COVID-19 presents in the majority of cases with fever and cough. Laboratory findings such as elevated inflammatory markers can assist the diagnosis. Other laboratory indices, such as AST, ALT, or INR, are also affected in these patients. 92% of the RT-PCR confirmed that patients have abnormalities in CT scan most frequently bilateral involvement.
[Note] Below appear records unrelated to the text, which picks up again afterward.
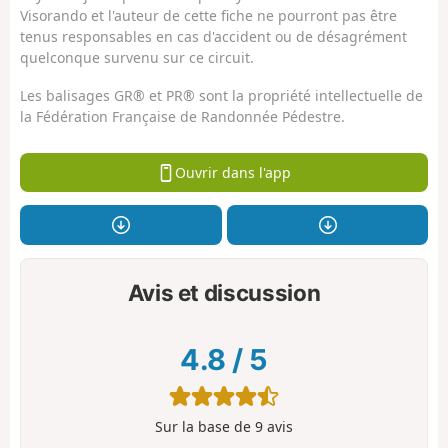
Visorando et l'auteur de cette fiche ne pourront pas être
tenus responsables en cas d'accident ou de désagrément
quelconque survenu sur ce circuit.
Les balisages GR® et PR® sont la propriété intellectuelle de
la Fédération Française de Randonnée Pédestre.
Ouvrir dans l'app
Avis et discussion
4.8
/
5
Sur la base de
9
avis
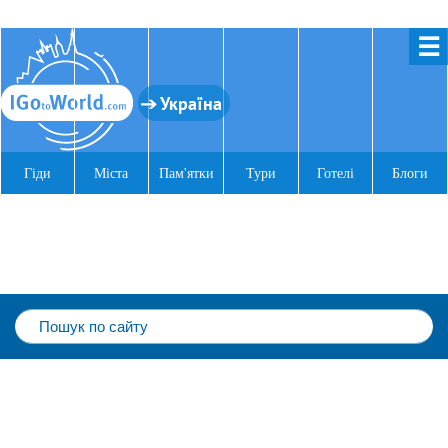
☰
Україна
Гіди
Міста
Пам'ятки
Тури
Готелі
Блоги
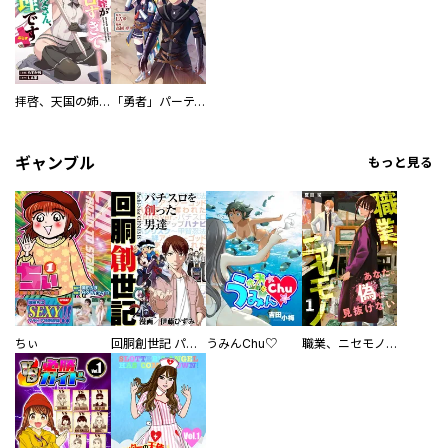
拝啓、天国の姉さん、勇者になった姪がエロすぎて──叔父さん、保護者とかそろそろ無理です＋（ぷらす）
「勇者」パーティに潜入した魔王軍の暗殺者～危険度ＳＳＳクラスのミッション、バレない様に頑張ってたら女勇者に気に入られた～
ギャンブル
もっと見る
ちぃ
回胴創世記 パチスロを創った男達
うみんChu♡
職業、ニセモノ～あなたに偽は見抜けない【電子単行本版】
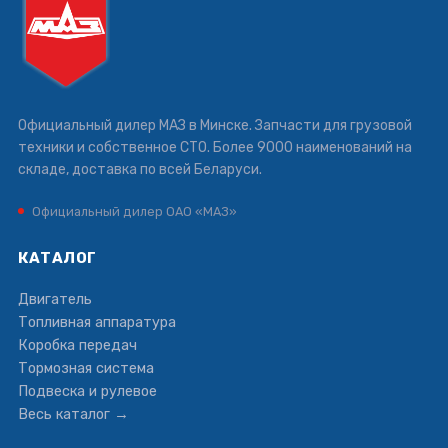
Официальный дилер МАЗ в Минске. Запчасти для грузовой
техники и собственное СТО. Более 9000 наименований на
складе, доставка по всей Беларуси.
Официальный дилер ОАО «МАЗ»
КАТАЛОГ
Двигатель
Топливная аппаратура
Коробка передач
Тормозная система
Подвеска и рулевое
Весь каталог →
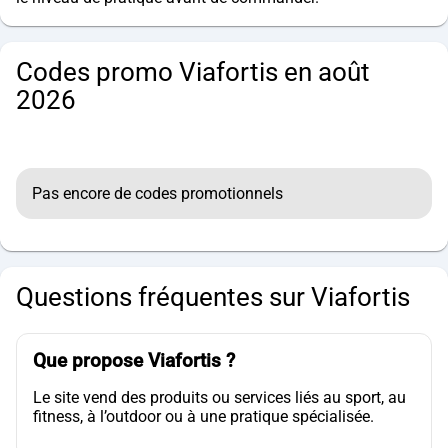
Codes promo Viafortis en août
2026
Pas encore de codes promotionnels
Questions fréquentes sur Viafortis
Que propose Viafortis ?
Le site vend des produits ou services liés au sport, au
fitness, à l’outdoor ou à une pratique spécialisée.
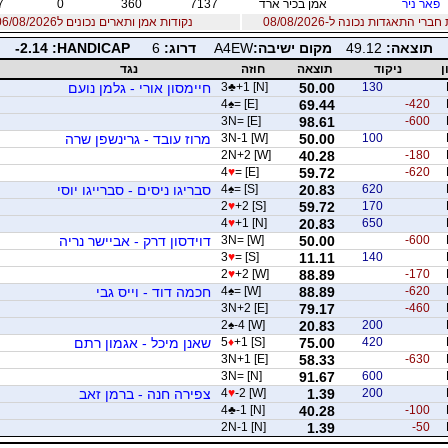
פאר ניר
אמן בכיר ארד
7137
360
0
7
רי התאגדות נכונה ל-08/08/2026
נקודות אמן ותארים נכונים ל06/08/2026
תוצאה:
49.12
מקום ישיבה:
A4EW
דרוג:
6
PACIDNAH:
-2.14
ן
ניקוד
תוצאה
חוזה
נגד
130
50.00
+1 [N]
♣
3
חיימסון אורי - גלמן נועם
4
♠
= [E]
69.44
-420
3N= [E]
98.61
-600
100
50.00
3N-1 [W]
מרוז עובד - גרינשפן שרה
2N+2 [W]
40.28
-180
4
♥
= [E]
59.72
-620
620
20.83
= [S]
♠
4
סבריגו ניסים - סברייגו יוסי
2
♥
+2 [S]
59.72
170
4
♥
+1 [N]
20.83
650
-600
50.00
3N= [W]
דוידסון דרק - אביישר נריה
3
♥
= [S]
11.11
140
2
♥
+2 [W]
88.89
-170
-620
88.89
= [W]
♠
4
חכמה דוד - וייס גבי
3N+2 [E]
79.17
-460
2
♠
-4 [W]
20.83
200
420
75.00
+1 [S]
♦
5
שאנן מיכל - אגמון רתם
3N+1 [E]
58.33
-630
3N= [N]
91.67
600
200
1.39
-2 [W]
♥
4
צפירה חנה - ברמן זאב
4
♣
-1 [N]
40.28
-100
2N-1 [N]
1.39
-50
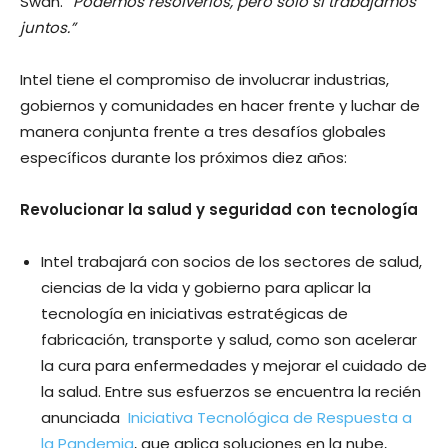
Swan.
“
Podemos resolverlos, pero solo si trabajamos
juntos.”
Intel tiene el compromiso de involucrar industrias,
gobiernos y comunidades en hacer frente y luchar de
manera conjunta frente a tres desafíos globales
específicos durante los próximos diez años:
Revolucionar la salud y seguridad con tecnología
Intel trabajará con socios de los sectores de salud,
ciencias de la vida y gobierno para aplicar la
tecnología en iniciativas estratégicas de
fabricación, transporte y salud, como son acelerar
la cura para enfermedades y mejorar el cuidado de
la salud. Entre sus esfuerzos se encuentra la recién
anunciada
Iniciativa Tecnológica de Respuesta a
la Pandemia
, que aplica soluciones en la nube,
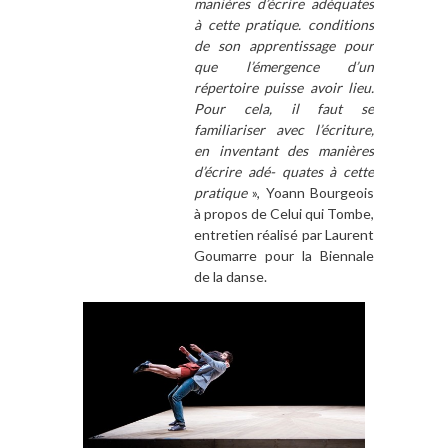
manières d’écrire adéquates
à cette pratique. conditions
de son apprentissage pour
que l’émergence d’un
répertoire puisse avoir lieu.
Pour cela, il faut se
familiariser avec l’écriture,
en inventant des manières
d’écrire adé- quates à cette
pratique
», Yoann Bourgeois
à propos de Celui qui Tombe,
entretien réalisé par Laurent
Goumarre pour la Biennale
de la danse.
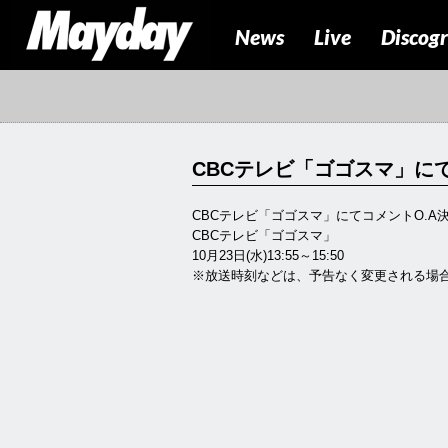
News
Live
Discog
CBCテレビ「ゴゴスマ」にて
CBCテレビ「ゴゴスマ」にてコメントO.A
CBCテレビ「ゴゴスマ」
10月23日(水)13:55～15:50
※放送時刻などは、予告なく変更される場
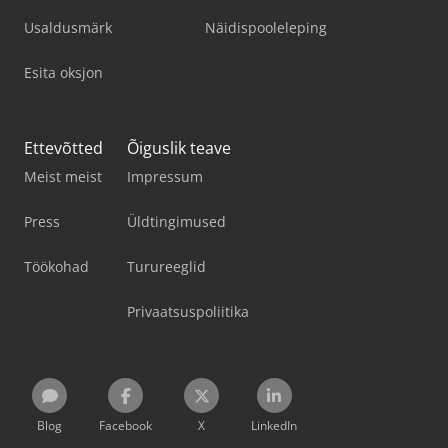
Usaldusmärk
Näidispooleleping
Esita oksjon
Ettevõtted
Õiguslik teave
Meist meist
Impressum
Press
Üldtingimused
Töökohad
Turureeglid
Privaatsuspoliitika
Blog
Facebook
X
LinkedIn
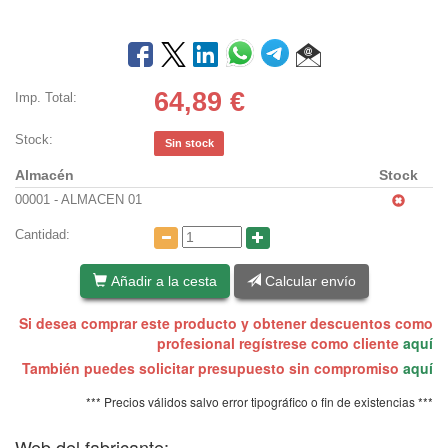
64,89
€
Imp. Total:
Stock:
Sin stock
Almacén
Stock
00001 - ALMACEN 01
Cantidad:
Añadir a la cesta
Calcular envío
Si desea comprar este producto y obtener descuentos como
profesional regístrese como cliente
aquí
También puedes solicitar presupuesto sin compromiso
aquí
*** Precios válidos salvo error tipográfico o fin de existencias ***
Web del fabricante:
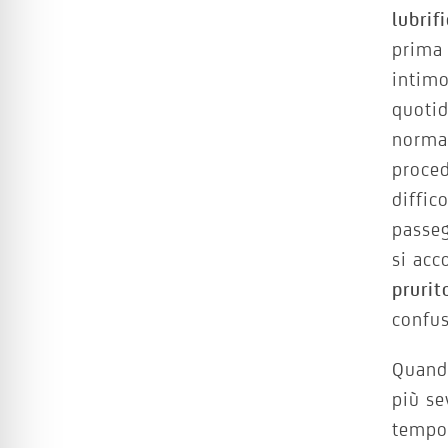
lubrif
prima 
intimo
quotid
normal
proced
diffic
passeg
si ac
prurit
confus
Quando
più se
tempo 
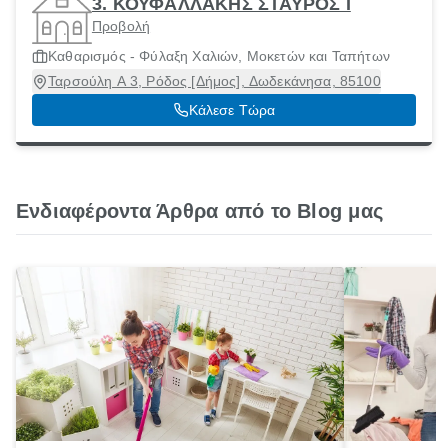
3. ΚΟΥΦΑΛΛΑΚΗΣ ΣΤΑΥΡΟΣ Ι
Προβολή
Καθαρισμός - Φύλαξη Χαλιών, Μοκετών και Ταπήτων
Ταρσούλη Α 3, Ρόδος [Δήμος], Δωδεκάνησα, 85100
Κάλεσε Τώρα
Ενδιαφέροντα Άρθρα από το Blog μας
Additional research with higher sample sizes is needed in order to describe the patients' characteristics more precisely.

Abbreviations

COVID-19:

Corona virus disease of 2019

rRT-PCR:

Real-time reverse transcription-polymerase chain reaction

CT scan:

Computed tomography scan

CI:

Confidence intervals

CRP:

C-reactive protein

RNA:

Ribonucleic acid

SARS-CoV-2:

Severe acute respiratory syndrome corona virus #2

PRISMA:

Protocol based on the transparent reporting of systematic reviews and meta-analysis

CBC:

Complete blood count

CMA:

Comprehensive meta-analysis

GGO:

Ground-glass opacification

β-CoV:

Beta coronavirus

MERS:

Middle East respiratory syndrome

SARS:

Severe acute respiratory syndrome

LDH:

Lactate dehydrogenase

WBC:

White blood cell

ALT:

Alanine transaminase

AST:

Aspartate aminotransferase

INR:

International normalized ratio.

Conflicts of Interest

The authors declare that they have no competing interest regarding the publication of this paper.

Authors' Contributions

HH managed the group and participated in preparing the manuscript. SS participated in meta-analysis. SM and NT participated in the systematic search and substantially drafted the manuscript. PM revised the manuscript critically. All authors read and approved the final version of the manuscript.